=== Begin Enclosure ===

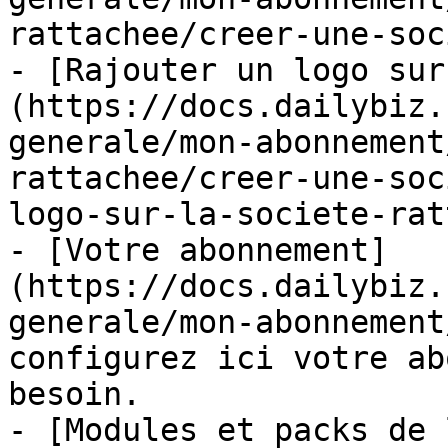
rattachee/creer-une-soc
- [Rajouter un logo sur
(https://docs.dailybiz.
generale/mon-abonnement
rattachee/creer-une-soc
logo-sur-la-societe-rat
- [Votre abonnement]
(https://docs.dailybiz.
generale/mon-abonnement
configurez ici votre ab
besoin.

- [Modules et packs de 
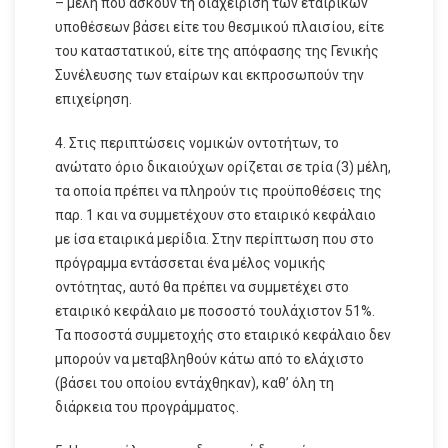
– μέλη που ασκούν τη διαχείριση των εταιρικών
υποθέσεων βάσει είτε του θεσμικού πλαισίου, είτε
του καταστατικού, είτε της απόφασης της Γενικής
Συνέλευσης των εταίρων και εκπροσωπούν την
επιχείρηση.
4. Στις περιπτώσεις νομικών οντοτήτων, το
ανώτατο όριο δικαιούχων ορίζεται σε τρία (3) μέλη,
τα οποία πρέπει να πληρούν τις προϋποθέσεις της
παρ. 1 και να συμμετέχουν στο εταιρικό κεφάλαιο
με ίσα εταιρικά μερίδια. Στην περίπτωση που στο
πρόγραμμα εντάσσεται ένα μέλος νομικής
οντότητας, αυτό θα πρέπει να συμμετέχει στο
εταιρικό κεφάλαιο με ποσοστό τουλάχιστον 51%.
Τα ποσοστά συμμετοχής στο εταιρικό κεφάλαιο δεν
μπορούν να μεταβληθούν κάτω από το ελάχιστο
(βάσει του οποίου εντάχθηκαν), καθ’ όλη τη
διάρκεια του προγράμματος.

=== End Enclosure ===
=== Begin Enclosure ===

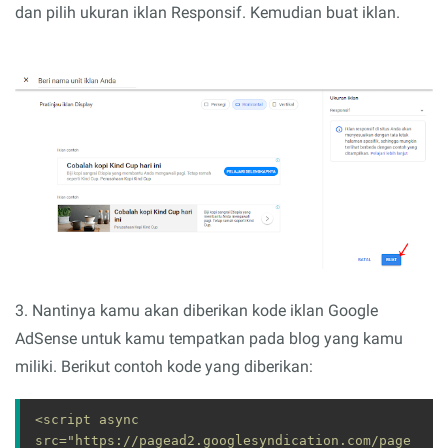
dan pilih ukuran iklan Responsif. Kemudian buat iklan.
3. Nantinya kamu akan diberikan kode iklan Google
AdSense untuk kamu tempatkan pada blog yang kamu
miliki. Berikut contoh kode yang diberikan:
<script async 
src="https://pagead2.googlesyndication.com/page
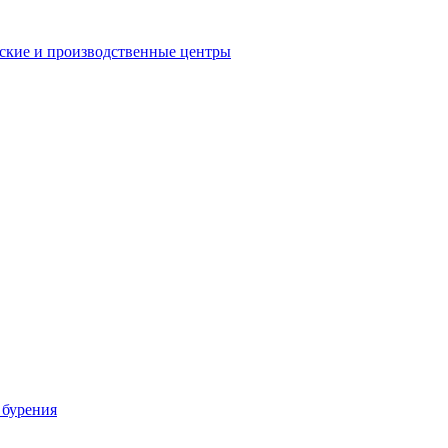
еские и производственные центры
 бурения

=== End Enclosure ===
=== Begin Enclosure ===

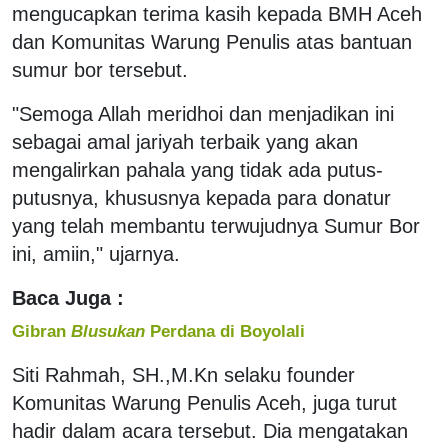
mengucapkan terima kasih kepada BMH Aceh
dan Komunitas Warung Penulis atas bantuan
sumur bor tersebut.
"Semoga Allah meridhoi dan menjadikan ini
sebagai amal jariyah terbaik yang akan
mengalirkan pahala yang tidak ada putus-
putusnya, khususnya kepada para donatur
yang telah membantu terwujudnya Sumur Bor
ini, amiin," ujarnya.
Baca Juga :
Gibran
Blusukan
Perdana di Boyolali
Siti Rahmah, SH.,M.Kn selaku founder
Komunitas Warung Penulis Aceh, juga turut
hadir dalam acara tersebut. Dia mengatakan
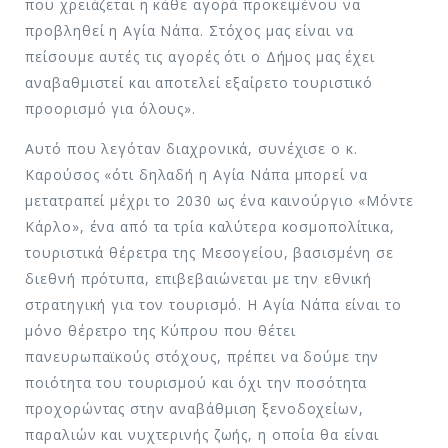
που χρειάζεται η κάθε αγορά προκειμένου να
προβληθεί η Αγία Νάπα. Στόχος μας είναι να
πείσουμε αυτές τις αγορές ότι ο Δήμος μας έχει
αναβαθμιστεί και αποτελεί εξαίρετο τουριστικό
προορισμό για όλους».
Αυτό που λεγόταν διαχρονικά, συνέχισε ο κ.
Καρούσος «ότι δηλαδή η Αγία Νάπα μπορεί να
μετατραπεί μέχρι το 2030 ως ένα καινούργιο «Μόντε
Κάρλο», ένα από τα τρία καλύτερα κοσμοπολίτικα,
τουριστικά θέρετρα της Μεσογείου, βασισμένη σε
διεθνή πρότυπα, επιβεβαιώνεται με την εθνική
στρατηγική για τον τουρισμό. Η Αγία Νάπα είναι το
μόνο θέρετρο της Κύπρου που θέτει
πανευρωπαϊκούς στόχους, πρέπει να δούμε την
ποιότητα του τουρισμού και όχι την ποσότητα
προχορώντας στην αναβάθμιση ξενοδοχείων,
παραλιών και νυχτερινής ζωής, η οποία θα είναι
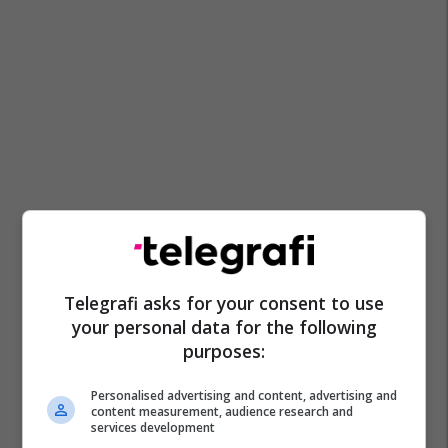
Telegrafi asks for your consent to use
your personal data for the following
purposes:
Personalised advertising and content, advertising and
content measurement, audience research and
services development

=== End Enclosure ===

(Assignment): Filter the entries above down to the lines containing the word "Νάπα".

(Reply to the task):
προβληθεί η Αγία Νάπα. Στόχος μας είναι να
Καρούσος «ότι δηλαδή η Αγία Νάπα μπορεί να
στρατηγική για τον τουρισμό. Η Αγία Νάπα είναι το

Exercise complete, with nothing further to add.